Regarding Meyer lemons, apparently they are not typically grown commercially because the are susceptible to disease that they easily spread to each other. So they don’t do orchard life well. They are however, well suited to backyards, especially here in California. And they can deal with frost, and even survive temps in the high 20s (we covered our trees with blankets and burlap during the freeze last week). They are sweeter than typical lemons, with thinner skins. The skins are less tart as well. They are marvelous in salad dressings, we use them all year round.
Elise: What kind of ice cream maker do you use? You’re certainly having a grand time with it!
Your sorbet reminds me of my own concoction. I adapted a recipe from the now defunct Velvet Turtle restaurant chain here in Southern California. Called Lemon Velvet, it was a favorite on their menu. I’ve changed it some, and I use Meyer lemon juice since I have a prolific tree. I package up the juice and some zest in freezer packages during the Meyer-lemon-off-season so we can have this any time of year. This has the most piquant taste; it’s also very easy to make since everything is already at chilled temperature, so it can be mixed and put immediately into the ice cream freezer.

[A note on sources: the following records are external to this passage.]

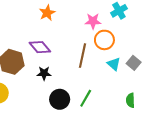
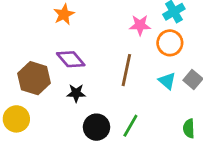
orange star: (47, 13) -> (64, 14), moved
orange circle: (104, 40) -> (170, 43), moved

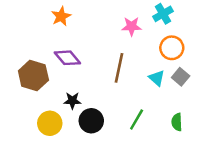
orange circle: (170, 43) -> (172, 48), moved
black star: (76, 93) -> (72, 101), moved
yellow circle: (16, 119) -> (50, 123), moved
green line: (130, 126) -> (137, 120), moved

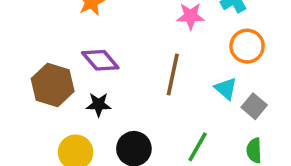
gray square: (181, 77) -> (254, 106), moved
black star: (72, 101) -> (99, 104), moved

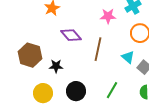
purple diamond: (100, 60) -> (71, 35), moved

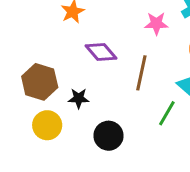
green line: (112, 90) -> (167, 113), moved
yellow circle: (43, 93) -> (47, 125), moved

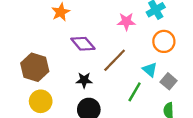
brown line: (141, 73) -> (115, 60), turned 32
black star: (79, 98) -> (84, 80), moved

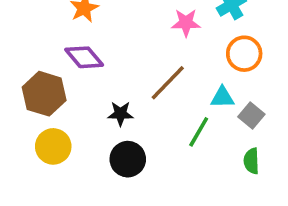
purple diamond: (83, 44) -> (84, 57), moved
cyan triangle: (150, 70) -> (222, 97), turned -42

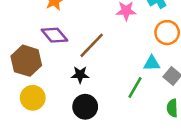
brown line: (168, 83) -> (92, 45), moved

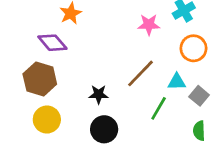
purple diamond: (54, 35) -> (52, 43), moved
brown line: (92, 45) -> (140, 73), moved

Lemon Velvet Ice Cream1 3/4 cups sugarlemon zest from 2-3 lemons1 cup fresh lemon juice2 cups heavy cream2 cups fat free half-and-half1 dash salt
Combine the zest and juice in a blender to puree until the zest is in very small pices. Combine remaining ingredients, stir to combine well, then freeze according to ice cream maker’s instructions. Scoop into a container and freeze for a couple of hours before serving.
Note: the original recipe called for 2 c half and half, 1 12-oz can evaporated milk and 1 1/2 c whole milk. I also reduced the amount of zest, though it depends on the size of your lemons. I use Trader Joe’s fat-free half and half – it seems to give a nice softness to the ice cream (makes it easier to scoop out once it’s frozen solid too).
My first thought when I read this:Put a scoop or two in a glass, add some tequila or vodka to taste (or whatever suits your needs), and enjoy.
One helpful addition I’ve picked up from Alton Brown is the addition of a little bit of vodka to sorbets and ices. If you add maybe a tablespoon worth before you put it in the churn, the sorbet will remain much more scoopable, and I’ve never noticed any alcoholic flavor from that small an amount.
It may not be a factor with this particular one, as the acid may do the same thing. I have found it to be perfect for watermelon or cucumber sorbets.
Jeez, Elise. I just cleaned the ice cream maker from the butter pecan recipe…
I made a lemon sorbet last year with buttermilk. Yes – buttermilk. Had a great tang and creamy texture, but still more sorbet than ice cream.
Meyer lemons are so foreign to us on the east coast, and I’ve passed on a lot of recipes calling for them as they’re supposed to be somewhat unique from your everyday grocery store lemons. Any suggestions on reputable mail-order sources out there on the “left” coast?
You will get more flavour out of that zest if you add it to the simple syrup and simmer it for about 10-20 minutes. Me persoanlly I don’t like the bits of zest to get in the way of the smooth melting sensation of the pure sorbet flavour, so I pass the scented syrup through a fine meshed sieve and then I add the syrup to taste because sometimes the lemons are very sweet to begin with.
I love the photo! So pretty at that bird’s eye view!